Automated Extraction of Acronym-Expansion Pairs from Scientific Papers
Izhar Ali, Million Haileyesus, Serhiy Hnatyshyn, Jan-Lucas Ott, Vasil Hnatyshin
TL;DR
The paper addresses the challenge of abundant and variable acronym usage in scientific literature by proposing a hybrid pipeline that fuses document preprocessing, a regular-expression–based parser, and GPT-4 for disambiguating and expanding acronyms. It demonstrates that neither regex nor GPT-4 alone suffices; combining them with careful context handling yields higher accuracy in extracting acronym–expansion pairs, particularly across diverse domains. Evaluation on 200 arXiv papers shows that the integrated approach outperforms single-method baselines, while highlighting ongoing limits such as lowercase-start acronyms and domain-specific variations. The work advances practical NLP capabilities for acronym disambiguation, with potential benefits for information retrieval, indexing, and downstream analytical tasks in scholarly corpora.
Abstract
This project addresses challenges posed by the widespread use of abbreviations and acronyms in digital texts. We propose a novel method that combines document preprocessing, regular expressions, and a large language model to identify abbreviations and map them to their corresponding expansions. The regular expressions alone are often insufficient to extract expansions, at which point our approach leverages GPT-4 to analyze the text surrounding the acronyms.

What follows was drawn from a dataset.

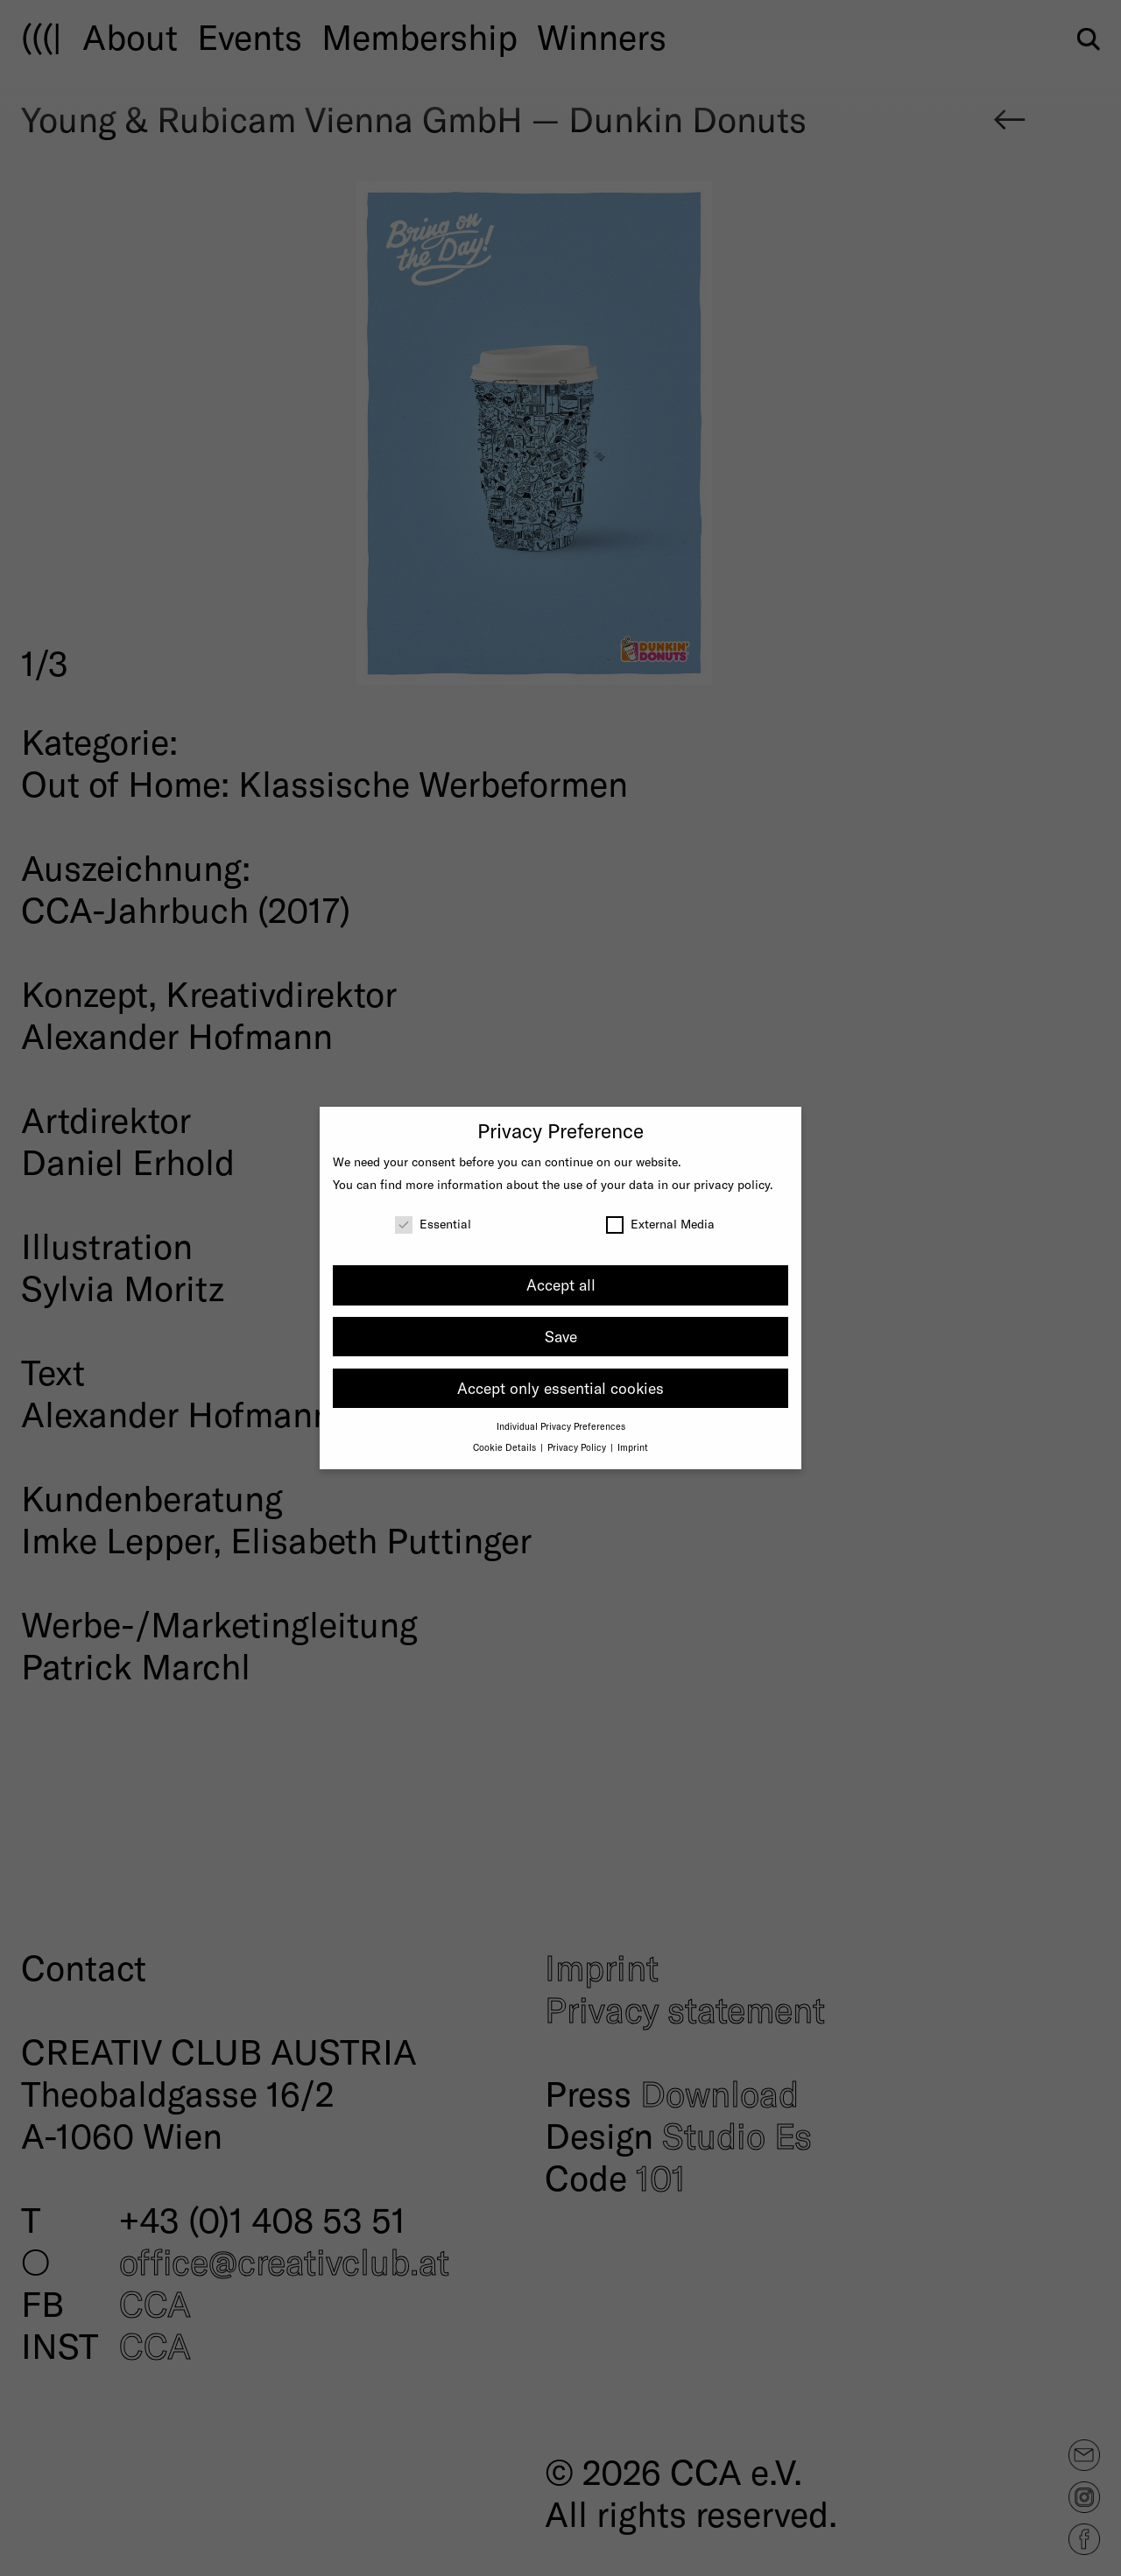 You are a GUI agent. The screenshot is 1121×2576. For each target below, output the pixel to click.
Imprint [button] (632, 1447)
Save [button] (561, 1336)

By limiting the analysis to only a small portion of the surrounding text, we mitigate the risk of obtaining incorrect or multiple expansions for an acronym. There are several known challenges in processing text with acronyms, including polysemous acronyms, non-local and ambiguous acronyms. Our approach enhances the precision and efficiency of NLP techniques by addressing these issues with automated acronym identification and disambiguation. This study highlights the challenges of working with PDF files and the importance of document preprocessing. Furthermore, the results of this work show that neither regular expressions nor GPT-4 alone can perform well. Regular expressions are suitable for identifying acronyms but have limitations in finding their expansions within the paper due to a variety of formats used for expressing acronym-expansion pairs and the tendency of authors to omit expansions within the text. GPT-4, on the other hand, is an excellent tool for obtaining expansions but struggles with correctly identifying all relevant acronyms. Additionally, GPT-4 poses challenges due to its probabilistic nature, which may lead to slightly different results for the same input. Our algorithm employs preprocessing to eliminate irrelevant information from the text, regular expressions for identifying acronyms, and a large language model to help find acronym expansions to provide the most accurate and consistent results.